È di qualche giorno addietro l’importante sentenza n. 14815/2017 della Corte di Cassazione che va confermando il convincimento, maturato da tempo da noi commercialisti, che le attività professionali debbano essere svolte da soggetti riconosciuti e, quindi, in possesso di adeguate competenze specifiche.

L’espletamento di tali attività da parte di soggetti qualificati persegue l’interesse generale, come evidenziato sempre più spesso – oltre che dalla cronaca – anche dalla prassi giurisprudenziale.
Nello specifico, la richiamata sentenza ricorda che il DLgs. 139/2005 inserisce tra le altre attività di “riconosciuta competenza tecnica” per gli iscritti alla Sezione A dell’Albo anche la “tenuta e redazione dei libri contabili, fiscali e del lavoro, controllo della documentazione contabile, revisione e certificazione contabile di associazioni, persone fisiche o giuridiche diverse dalle società di capitali”.

La Cassazione chiarisce il principio per il quale chi svolge in modo continuativo, organizzato e retribuito attività che sono individuate come competenza specifica di una professione, simulando di fatto l’iscrizione in un Albo, commette esercizio abusivo, anche qualora queste non siano attribuite in via esclusiva a tale categoria.
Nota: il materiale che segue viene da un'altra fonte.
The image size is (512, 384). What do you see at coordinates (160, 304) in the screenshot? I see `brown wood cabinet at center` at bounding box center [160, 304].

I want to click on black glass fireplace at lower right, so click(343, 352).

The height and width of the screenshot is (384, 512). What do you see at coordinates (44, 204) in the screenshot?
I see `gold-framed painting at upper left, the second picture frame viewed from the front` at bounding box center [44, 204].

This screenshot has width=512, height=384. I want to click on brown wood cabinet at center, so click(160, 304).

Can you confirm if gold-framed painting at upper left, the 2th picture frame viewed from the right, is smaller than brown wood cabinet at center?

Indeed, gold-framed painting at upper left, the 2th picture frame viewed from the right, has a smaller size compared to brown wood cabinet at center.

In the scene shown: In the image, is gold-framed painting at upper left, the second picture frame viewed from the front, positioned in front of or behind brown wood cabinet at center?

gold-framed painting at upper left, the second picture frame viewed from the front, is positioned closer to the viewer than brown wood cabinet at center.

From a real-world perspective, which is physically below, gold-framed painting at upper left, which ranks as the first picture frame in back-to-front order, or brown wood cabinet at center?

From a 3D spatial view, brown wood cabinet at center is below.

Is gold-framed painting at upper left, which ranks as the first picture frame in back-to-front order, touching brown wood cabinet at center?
La Suprema Corte, d’altra parte, non ha fatto niente altro che ribadire quanto già sancito dalla sentenza a Sezioni Unite n. 11545 del 23 marzo 2012.

Nel contesto specifico della tenuta dei conti e della predisposizione del bilancio, peraltro, da tempo il CNDCEC è dell’opinione che debbano essere utilizzate apposite forme di “qualificazione” per garantire i terzi che le risultanze quantitative emergenti dai prospetti di sintesi sono il risultato di un lavoro svolto da esperti, avvalorando, quindi, la qualità e la credibilità del bilancio. Il riconoscimento della presenza di una mano esperta è, per esempio, particolarmente utile per le società di persone, nel momento in cui queste presentano il proprio bilancio agli istituti finanziari per ottenere un finanziamento o a investitori privati.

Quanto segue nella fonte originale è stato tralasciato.